Northern Irish bowler

Margaret Johnson MBE (born 2 May 1943) is a former Northern Irish lawn and indoor bowler.

==Bowls career==
Johnston is arguably the greatest women's player of all time despite only starting outdoor bowling in 1979. From Bellaghy, Derry, she joined an indoor club and played locally for many years before joining the Ballymoney Club. In her first year of the outdoors game Johnston reached the final of the Irish Singles.

===World Outdoor===
Her record in the World Outdoor Bowls Championship reads as six golds, two silver and one bronze. In 1988 she was pairs champion with Phillis Nolan, silver in the singles and bronze in the team. Four years later she won the singles and pairs (with Nolan again) and a silver in the team. In 1996 she won a third consecutive pairs title with Nolan and four years later in the 2000 World Outdoor Bowls Championship she became singles Champion again. Finally in the 2004 World Outdoor Bowls Championship she won a record third singles title.

===Commonwealth Games===
Johnston won the pairs gold medal with Freda Elliott at the 1986 Commonwealth Games and eight years later won a second gold medal after winning the singles competition in Canada. She represented Northern Ireland ins six consecutive Commonwealth Games from 1986 until 2006. In between the two gold medal successes was a bronze medal in the singles at the 1990 Games.

===Atlantic Championships===
In 1997 she won the singles and pairs silver medals at the Atlantic Bowls Championships. Two years later she won the singles and triples gold medal at the Championships. Her medal haul would arguably have been greater but she refused to fund her own travel costs which the Irish Bowls authorities failed to fund.

===National Championships & Other===
The first Irish National Bowls Championships title came in 1983 and then she went from strength to strength creating an incredible record.

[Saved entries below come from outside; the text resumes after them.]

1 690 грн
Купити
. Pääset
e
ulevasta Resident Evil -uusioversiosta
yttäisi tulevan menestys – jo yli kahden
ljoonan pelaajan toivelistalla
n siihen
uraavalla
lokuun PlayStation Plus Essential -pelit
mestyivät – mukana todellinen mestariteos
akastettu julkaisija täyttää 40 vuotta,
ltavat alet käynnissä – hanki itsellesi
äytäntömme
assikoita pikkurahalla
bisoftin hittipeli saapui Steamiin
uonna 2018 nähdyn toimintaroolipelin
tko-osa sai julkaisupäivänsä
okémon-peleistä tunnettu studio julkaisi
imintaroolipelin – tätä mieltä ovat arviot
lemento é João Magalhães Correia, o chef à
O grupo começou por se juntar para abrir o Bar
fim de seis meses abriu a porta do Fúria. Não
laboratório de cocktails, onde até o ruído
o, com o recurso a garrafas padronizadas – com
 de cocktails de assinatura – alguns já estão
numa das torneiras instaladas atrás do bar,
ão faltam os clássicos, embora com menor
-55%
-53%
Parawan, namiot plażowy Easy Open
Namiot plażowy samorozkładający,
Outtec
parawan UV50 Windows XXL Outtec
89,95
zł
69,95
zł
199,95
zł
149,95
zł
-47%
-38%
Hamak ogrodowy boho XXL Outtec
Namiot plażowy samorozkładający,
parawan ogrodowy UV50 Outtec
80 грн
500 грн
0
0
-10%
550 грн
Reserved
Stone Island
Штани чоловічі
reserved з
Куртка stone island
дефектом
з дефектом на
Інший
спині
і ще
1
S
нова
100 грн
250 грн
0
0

She turned back the clock in 2017 when she won the fours title at the Irish National Championships.

Johnston also holds the record number for women's singles titles at the British Isles Bowls Championships, winning four in 1985, 1996, 1997 & 1999.

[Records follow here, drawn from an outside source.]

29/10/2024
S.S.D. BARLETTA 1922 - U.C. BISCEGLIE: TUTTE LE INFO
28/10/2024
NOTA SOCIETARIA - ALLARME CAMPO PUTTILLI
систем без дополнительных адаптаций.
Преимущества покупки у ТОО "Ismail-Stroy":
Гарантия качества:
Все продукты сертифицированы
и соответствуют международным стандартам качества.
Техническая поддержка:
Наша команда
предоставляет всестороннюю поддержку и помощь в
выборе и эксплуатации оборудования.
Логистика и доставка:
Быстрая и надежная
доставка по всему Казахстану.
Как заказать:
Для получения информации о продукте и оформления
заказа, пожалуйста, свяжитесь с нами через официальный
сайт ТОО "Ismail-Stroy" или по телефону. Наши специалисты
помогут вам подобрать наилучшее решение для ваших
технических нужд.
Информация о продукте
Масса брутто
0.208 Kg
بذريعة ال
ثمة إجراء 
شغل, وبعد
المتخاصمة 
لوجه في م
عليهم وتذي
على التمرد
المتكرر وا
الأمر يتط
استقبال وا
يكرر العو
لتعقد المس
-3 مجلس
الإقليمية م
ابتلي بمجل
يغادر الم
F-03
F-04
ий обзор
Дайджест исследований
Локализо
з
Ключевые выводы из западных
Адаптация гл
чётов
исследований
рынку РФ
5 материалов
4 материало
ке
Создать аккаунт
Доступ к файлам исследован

In addition to her World outdoor and Commonwealth titles she was also the 2004 World Singles Champion of Champions.

===World Indoor===
Johnston also won the 1988 World Indoor Bowls Championship title.

==List of major wins==
Johnson's achievements include:
- 1986 Commonwealth Games Pairs Champion
- 1988 World Indoor Bowls Championship Singles Champion
- 1988 World Outdoor Bowls Championship Pairs Champion
- 1992 World Outdoor Bowls Championship Singles Champion
- 1992 World Outdoor Bowls Championship Pairs Champion
- 1994 Commonwealth Games Singles Champion
- 1996 World Outdoor Bowls Championship Pairs Champion
- 1997 Atlantic Bowls Championships Singles Champion
- 1997 Atlantic Bowls Championships Pairs Champion
- 2000 World Outdoor Bowls Championship Singles Champion
- 2004 World Outdoor Bowls Championship Singles Champion

==Awards and retirement==
Johnston was appointed Member of the Order of the British Empire (MBE) in the 1991 New Year Honours for services to bowls. She was voted BBC Northern Ireland Sports Personality of the Year in 2004 and in 2008 announced her retirement from international bowls.